NELSON MANDELA, A REMEMBRANCE

"What will he say? What will Mandela say after 27 years in prison?"

That was the question on everyone's mind as the multitudes gathered in the center of Cape Town on the day when the leader of the African National Congress walked to freedom, recalls Pulitzer Center grantee Roger Thurow. Roger, who was then the South African-based correspondent for The Wall Street Journal, was in the crowd that February afternoon nearly a quarter of a century ago.

With crisp eloquence, Mandela delivered his message of tolerance, dignity and freedom from oppression—a message that would guide not only his native South Africa along the path to democracy, but would inspire oppressed people in every corner of the world.

"When I'm asked what Nelson Mandela was like then, I answer with one word: 'Serene,'" says Roger. "Not the serenity of a man leaning back in a chair with his feet on the desk, good heavens no.

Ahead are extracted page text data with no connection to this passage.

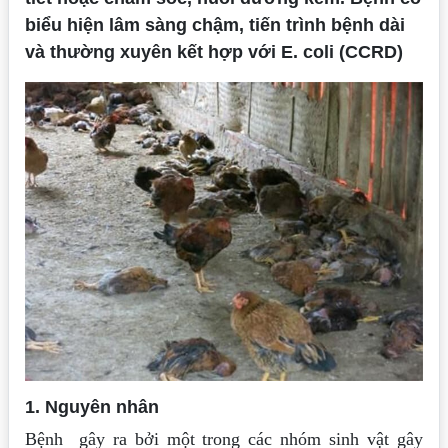
biểu hiện lâm sàng chậm, tiến trình bệnh dài
và thường xuyên kết hợp với E. coli (CCRD)
1. Nguyên nhân
Bệnh gây ra bởi một trong các nhóm sinh vật gây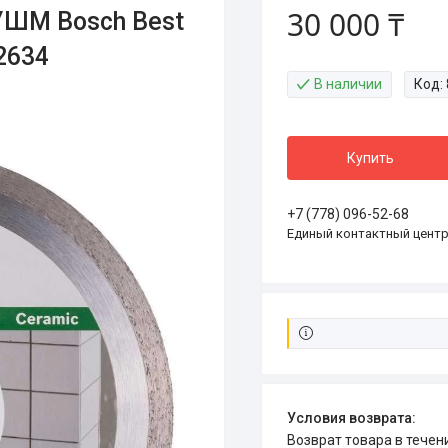
30 000 ₸
УШМ Bosch Best
2634
В наличии
Код:
Купить
+7 (778) 096-52-68
Единый контактный цент
возврат товара в тече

When he left prison, he developed the habit of frequently checking the time; he was a man in a hurry, for too much time had already been wasted in building a new country. Rather, it was the serenity of a man resolute in his convictions, confident in the correctness of his ideas, his words and his works."

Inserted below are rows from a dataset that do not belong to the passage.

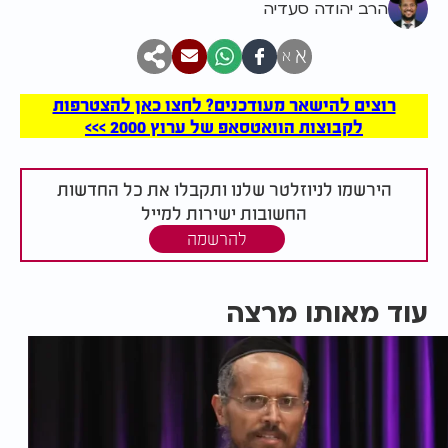
הרב יהודה סעדיה
א
א
רוצים להישאר מעודכנים? לחצו כאן להצטרפות
לקבוצות הוואטסאפ של ערוץ 2000 >>>
הירשמו לניוזלטר שלנו ותקבלו את כל החדשות
החשובות ישירות למייל
להרשמה
עוד מאותו מרצה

At the Pulitzer Center, we join the rest of the world in mourning the passing of this towering figure of our time.

A STEP FORWARD IN JAMAICA

In a small but significant step forward in the struggle against discrimination based on sexual orientation, Pulitzer Center grantee Micah Fink's powerful documentary, "The Abominable Crime," had its first public screening in Jamaica last week. As the title implies, homosexuality is still a crime in Jamaica and harassment of gays is widespread and occasionally deadly. Micah's film tells the story of two Jamaicans forced to flee their homeland fearing for their lives.

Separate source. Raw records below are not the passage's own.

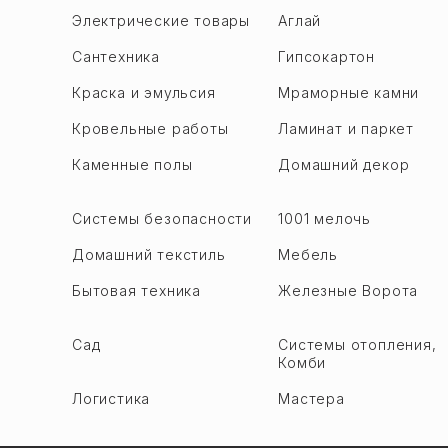
Баладжары
Гёйчай
Электрические товары
Аглай
Бинагади
Гёйгёль
Сантехника
Гипсокартон
М. А. Расулзаде
Гаджигабул
Краска и эмульсия
Мраморные камни
Сулутепе ru
Хачмаз
Кровельные работы
Ламинат и паркет
Ходжасен
Хызы
Хутор
Каменные полы
Домашний декор
Ходжалы
Гарадаг р.
Ходжавенд
Алят
Системы безопасности
1001 мелочь
Уджар
Биби Хейбат
Домашний текстиль
Мебель
Имишли
Гобустан
Исмаиллы
Бытовая техника
Железные Ворота
Кызыл-Даш
Шабран
Локбатан ru
Сад
Системы отопления,
Шемаха
Комби
Пута
Шамкир
Сангачал
Логистика
Мастера
Шуша
Сахиль
Огуз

Despite opposition from some church leaders and public officials, the screening at the Mona campus of the University of the West Indies drew about 50 people.

A NICE CABERNET AND THE PEACE PROCESS

The best journalists have a knack for spotting the unexpected story. Pulitzer Center grantee and Foreign Policy national security correspondent Yochi Dreazen always seems to discover something out of the ordinary. Earlier this year, while reporting a story for The Atlantic on northern Mali's worrying slide into the hands of jihadists, Yochi also brought back a marvelous tale about how a fast-thinking band of locals managed to rescue the medieval manuscripts of Timbuktu from almost certain destruction by Islamic fundamentalists.

This time, fresh from a reporting project in Israel on the spread of drone technology, Yochi returns with a fascinating story on how a nice, crowd-pleasing cabernet sauvignon may turn out to be the latest obstacle to peace in the Middle East. In a dispatch for Smithsonian, Yochi reports that the West Bank's high altitude, dry air and sandy soil are ideal for producing grapes. This has given a determined group of Jewish settlers near the ancient town of Shiloh an opportunity to sink their own roots ever deeper into Palestinian territory.